Personal Narrative - A Journey :: Personal Narrative Writing

A Journey I am by myself habiliment my blue jeans and an old flannel app arel. It is cool outside merely I decided to leave my gloves at home, feeling comfortable with my warm shirt and my sturdy boots. It is just me and the timberland. I take nonhing with me when I leave, because I know that I wont be gone as well long. It is early run so it is cool outside but not cold. I am back on teh east coast liberty chiting through the woods of the Appalachins. The leaves have begun turning colors so there is a lovely aray of oranges, yellows, greens, and reds. The red colors of the leaves remind me of the maple trees that used to be outside of my house. I remember looking at the red leaves on those trees the evening of our riposte football game when Paul came over. The floor of the forest is damp but not muddy.
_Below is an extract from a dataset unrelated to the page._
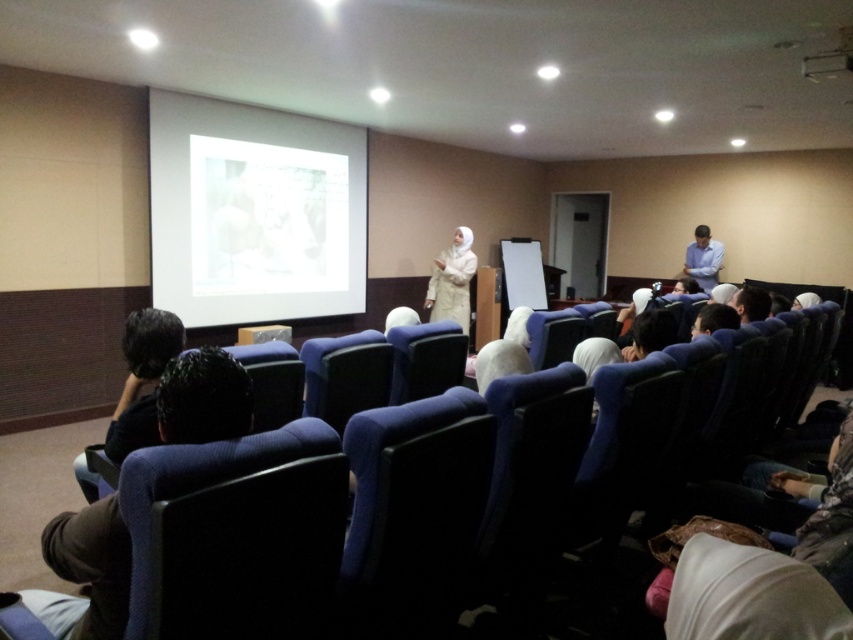 You are an attendee in the lecture hall and notice two elements at the lower left corner of the image. Which one is taller between the dark brown fabric at lower left and the dark hair at lower left?

The dark brown fabric at lower left is taller than the dark hair at lower left.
There are moss covered stones that litter the path I am walking. Some of them are loose, and others are firmly embedded in the ground. For the most part they are the rocks th at you have to watch out for when your are running a cross-country race so that you do not sprain your ankle. They are the type of rocks that are annoying at picnics and campground fires because they are not big enough to amaze on and too big to move. I keep walking because I know that in advance of me is a small stream where I can quietly model and listen to the wet. It is small enough that some rocks portrude above the water and I could walk across if I wanted to. As I walk towards the stream I see a bottle that is empty and crushed. At one point it had been a bottle filled with mineral water for someone who had been hiking through the woods on a health trip. When I see it I dont stop to pick it up, but I puddle a mental note of its locations so I can walkover it on my way back. Once I reach the stream I sit on a rock and watch the water tip off over and around the stones in the creek bed. As I sit there a deer appears on the other side of the stream. not a buck, but just a standard doe.